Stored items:
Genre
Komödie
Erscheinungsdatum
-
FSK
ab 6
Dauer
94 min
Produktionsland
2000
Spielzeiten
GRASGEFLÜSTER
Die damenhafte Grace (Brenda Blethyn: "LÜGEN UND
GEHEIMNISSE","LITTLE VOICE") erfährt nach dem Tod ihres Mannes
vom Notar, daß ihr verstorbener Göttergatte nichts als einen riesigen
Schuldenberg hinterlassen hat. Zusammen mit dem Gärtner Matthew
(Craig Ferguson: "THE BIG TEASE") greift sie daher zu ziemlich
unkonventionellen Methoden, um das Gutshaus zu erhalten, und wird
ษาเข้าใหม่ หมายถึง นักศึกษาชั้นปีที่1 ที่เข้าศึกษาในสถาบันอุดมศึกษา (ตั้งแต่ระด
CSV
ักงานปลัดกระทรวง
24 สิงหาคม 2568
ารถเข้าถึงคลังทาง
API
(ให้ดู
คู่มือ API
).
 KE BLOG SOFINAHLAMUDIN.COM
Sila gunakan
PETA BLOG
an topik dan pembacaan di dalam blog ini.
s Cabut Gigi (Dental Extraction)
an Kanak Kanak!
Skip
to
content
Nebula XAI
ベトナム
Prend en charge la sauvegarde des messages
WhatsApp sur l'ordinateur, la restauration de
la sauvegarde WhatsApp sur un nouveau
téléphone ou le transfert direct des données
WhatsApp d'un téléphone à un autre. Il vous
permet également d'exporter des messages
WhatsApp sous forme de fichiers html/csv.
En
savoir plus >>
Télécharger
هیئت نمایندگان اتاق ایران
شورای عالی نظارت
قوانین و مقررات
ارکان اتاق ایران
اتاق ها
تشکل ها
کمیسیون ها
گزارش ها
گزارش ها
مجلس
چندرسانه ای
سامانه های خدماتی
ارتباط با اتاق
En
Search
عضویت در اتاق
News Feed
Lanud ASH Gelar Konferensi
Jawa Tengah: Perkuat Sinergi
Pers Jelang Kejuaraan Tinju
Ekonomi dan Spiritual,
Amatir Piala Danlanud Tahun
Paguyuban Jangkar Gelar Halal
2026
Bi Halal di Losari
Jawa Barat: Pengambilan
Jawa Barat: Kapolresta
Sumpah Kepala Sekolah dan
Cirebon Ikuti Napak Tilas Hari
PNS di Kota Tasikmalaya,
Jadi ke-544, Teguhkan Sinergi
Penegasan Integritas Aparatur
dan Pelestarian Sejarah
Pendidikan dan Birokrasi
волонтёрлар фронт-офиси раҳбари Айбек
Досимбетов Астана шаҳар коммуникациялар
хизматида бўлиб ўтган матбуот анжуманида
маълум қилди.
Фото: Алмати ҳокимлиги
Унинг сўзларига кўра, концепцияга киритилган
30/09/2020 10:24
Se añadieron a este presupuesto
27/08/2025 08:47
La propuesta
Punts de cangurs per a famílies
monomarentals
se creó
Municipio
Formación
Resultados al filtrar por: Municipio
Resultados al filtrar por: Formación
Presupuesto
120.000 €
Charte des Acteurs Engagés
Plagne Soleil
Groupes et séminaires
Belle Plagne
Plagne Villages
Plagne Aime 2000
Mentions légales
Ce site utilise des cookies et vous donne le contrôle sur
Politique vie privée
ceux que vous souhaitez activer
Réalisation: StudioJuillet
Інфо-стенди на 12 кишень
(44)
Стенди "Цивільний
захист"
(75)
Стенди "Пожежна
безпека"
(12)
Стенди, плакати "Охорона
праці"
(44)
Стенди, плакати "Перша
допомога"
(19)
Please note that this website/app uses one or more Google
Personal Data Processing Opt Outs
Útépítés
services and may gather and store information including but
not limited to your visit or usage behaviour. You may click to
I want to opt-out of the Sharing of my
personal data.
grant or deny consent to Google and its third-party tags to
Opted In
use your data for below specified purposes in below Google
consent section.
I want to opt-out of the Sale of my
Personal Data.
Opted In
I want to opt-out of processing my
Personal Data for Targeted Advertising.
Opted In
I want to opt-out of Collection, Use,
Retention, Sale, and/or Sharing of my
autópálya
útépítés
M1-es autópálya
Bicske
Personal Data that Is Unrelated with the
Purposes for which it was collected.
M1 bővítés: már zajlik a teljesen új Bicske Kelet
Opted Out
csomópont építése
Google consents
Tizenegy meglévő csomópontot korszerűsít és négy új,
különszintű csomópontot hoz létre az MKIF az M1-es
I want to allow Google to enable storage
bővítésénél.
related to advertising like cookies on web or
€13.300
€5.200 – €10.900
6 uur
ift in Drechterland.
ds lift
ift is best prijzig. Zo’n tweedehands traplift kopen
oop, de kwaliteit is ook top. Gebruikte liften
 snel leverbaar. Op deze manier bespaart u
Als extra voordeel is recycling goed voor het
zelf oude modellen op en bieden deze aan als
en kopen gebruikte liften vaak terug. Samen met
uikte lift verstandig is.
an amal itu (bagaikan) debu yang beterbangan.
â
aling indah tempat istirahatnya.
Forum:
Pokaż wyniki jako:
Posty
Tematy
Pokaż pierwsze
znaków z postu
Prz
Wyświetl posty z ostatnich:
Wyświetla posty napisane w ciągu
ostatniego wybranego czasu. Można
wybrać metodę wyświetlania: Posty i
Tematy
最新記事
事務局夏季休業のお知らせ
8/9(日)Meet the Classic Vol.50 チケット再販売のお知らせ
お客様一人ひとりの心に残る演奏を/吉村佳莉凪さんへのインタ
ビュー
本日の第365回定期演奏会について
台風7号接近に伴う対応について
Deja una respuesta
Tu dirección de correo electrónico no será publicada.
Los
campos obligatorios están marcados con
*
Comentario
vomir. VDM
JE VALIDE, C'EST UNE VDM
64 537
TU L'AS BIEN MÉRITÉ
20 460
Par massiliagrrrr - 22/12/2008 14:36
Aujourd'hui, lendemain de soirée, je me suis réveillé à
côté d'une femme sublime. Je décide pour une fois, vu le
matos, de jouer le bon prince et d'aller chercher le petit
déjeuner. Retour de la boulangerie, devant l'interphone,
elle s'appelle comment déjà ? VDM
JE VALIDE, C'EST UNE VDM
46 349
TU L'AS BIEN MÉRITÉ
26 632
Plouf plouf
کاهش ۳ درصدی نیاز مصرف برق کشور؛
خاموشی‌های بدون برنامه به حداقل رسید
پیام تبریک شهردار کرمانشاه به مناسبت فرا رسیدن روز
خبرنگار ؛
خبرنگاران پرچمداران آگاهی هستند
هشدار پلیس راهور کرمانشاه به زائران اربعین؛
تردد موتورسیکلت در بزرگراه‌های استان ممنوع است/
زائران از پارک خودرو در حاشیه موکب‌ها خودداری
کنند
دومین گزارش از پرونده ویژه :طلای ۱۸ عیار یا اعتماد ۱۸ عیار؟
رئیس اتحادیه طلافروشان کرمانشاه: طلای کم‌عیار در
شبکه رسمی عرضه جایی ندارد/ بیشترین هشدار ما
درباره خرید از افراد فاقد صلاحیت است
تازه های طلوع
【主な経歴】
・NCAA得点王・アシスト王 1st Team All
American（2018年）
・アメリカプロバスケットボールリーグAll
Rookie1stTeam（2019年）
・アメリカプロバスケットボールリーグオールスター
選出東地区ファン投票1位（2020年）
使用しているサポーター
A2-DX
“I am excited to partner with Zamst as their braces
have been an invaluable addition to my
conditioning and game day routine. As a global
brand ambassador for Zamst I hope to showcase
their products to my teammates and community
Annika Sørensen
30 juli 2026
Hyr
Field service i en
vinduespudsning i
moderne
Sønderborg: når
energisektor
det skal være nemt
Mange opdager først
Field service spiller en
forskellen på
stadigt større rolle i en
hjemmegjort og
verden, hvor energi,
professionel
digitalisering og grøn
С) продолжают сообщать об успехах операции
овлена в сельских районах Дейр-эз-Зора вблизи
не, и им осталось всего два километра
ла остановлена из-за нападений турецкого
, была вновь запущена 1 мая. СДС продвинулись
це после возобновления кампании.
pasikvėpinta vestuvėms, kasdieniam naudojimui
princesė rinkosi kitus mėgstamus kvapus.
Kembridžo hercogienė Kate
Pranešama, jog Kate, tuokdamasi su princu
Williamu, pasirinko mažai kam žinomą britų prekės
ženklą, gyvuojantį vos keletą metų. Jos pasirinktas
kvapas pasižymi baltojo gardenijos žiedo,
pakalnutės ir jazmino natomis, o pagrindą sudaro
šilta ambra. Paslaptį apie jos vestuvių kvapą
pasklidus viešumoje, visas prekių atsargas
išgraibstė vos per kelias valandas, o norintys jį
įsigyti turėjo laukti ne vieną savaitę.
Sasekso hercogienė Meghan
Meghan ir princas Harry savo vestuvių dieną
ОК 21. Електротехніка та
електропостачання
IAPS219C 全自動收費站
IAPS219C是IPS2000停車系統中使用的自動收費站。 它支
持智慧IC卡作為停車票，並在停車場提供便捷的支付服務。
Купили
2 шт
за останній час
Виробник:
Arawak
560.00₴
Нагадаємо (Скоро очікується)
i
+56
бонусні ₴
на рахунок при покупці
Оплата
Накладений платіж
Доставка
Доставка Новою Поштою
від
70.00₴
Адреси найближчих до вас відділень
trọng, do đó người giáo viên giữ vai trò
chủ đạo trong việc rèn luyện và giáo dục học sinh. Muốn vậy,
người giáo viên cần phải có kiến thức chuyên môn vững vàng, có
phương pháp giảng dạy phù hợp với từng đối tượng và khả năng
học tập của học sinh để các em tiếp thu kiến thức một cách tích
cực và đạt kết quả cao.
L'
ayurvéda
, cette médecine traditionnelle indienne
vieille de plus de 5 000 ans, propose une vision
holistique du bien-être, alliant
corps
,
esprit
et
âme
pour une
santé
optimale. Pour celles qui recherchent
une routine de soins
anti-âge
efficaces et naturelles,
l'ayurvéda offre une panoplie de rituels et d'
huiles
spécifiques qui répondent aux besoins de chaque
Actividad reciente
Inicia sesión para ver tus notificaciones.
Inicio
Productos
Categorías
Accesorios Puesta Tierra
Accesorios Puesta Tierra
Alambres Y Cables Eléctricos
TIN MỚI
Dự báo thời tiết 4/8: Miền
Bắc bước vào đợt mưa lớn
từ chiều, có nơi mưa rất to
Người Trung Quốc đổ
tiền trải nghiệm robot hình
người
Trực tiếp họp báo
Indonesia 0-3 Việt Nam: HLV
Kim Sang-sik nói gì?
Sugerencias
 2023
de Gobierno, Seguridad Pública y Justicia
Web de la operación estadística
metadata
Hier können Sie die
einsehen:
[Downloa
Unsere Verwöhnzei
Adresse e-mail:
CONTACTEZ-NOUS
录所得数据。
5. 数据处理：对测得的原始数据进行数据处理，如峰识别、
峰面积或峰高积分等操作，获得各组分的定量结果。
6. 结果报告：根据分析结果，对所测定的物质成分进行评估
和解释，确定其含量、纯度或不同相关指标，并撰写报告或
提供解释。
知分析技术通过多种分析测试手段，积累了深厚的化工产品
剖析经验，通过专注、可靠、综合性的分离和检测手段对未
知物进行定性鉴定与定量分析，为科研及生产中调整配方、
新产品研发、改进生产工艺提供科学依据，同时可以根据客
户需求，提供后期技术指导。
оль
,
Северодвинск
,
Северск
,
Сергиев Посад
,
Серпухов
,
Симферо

WORK ITEM:
What you return must be the lines above that run from the line with "سامانه های خدماتی" to the line with "ceux que vous souhaitez activer", inclusive, each copied exactly.

WRITTEN RESPONSE:
سامانه های خدماتی
ارتباط با اتاق
En
Search
عضویت در اتاق
News Feed
Lanud ASH Gelar Konferensi
Jawa Tengah: Perkuat Sinergi
Pers Jelang Kejuaraan Tinju
Ekonomi dan Spiritual,
Amatir Piala Danlanud Tahun
Paguyuban Jangkar Gelar Halal
2026
Bi Halal di Losari
Jawa Barat: Pengambilan
Jawa Barat: Kapolresta
Sumpah Kepala Sekolah dan
Cirebon Ikuti Napak Tilas Hari
PNS di Kota Tasikmalaya,
Jadi ke-544, Teguhkan Sinergi
Penegasan Integritas Aparatur
dan Pelestarian Sejarah
Pendidikan dan Birokrasi
волонтёрлар фронт-офиси раҳбари Айбек
Досимбетов Астана шаҳар коммуникациялар
хизматида бўлиб ўтган матбуот анжуманида
маълум қилди.
Фото: Алмати ҳокимлиги
Унинг сўзларига кўра, концепцияга киритилган
30/09/2020 10:24
Se añadieron a este presupuesto
27/08/2025 08:47
La propuesta
Punts de cangurs per a famílies
monomarentals
se creó
Municipio
Formación
Resultados al filtrar por: Municipio
Resultados al filtrar por: Formación
Presupuesto
120.000 €
Charte des Acteurs Engagés
Plagne Soleil
Groupes et séminaires
Belle Plagne
Plagne Villages
Plagne Aime 2000
Mentions légales
Ce site utilise des cookies et vous donne le contrôle sur
Politique vie privée
ceux que vous souhaitez activer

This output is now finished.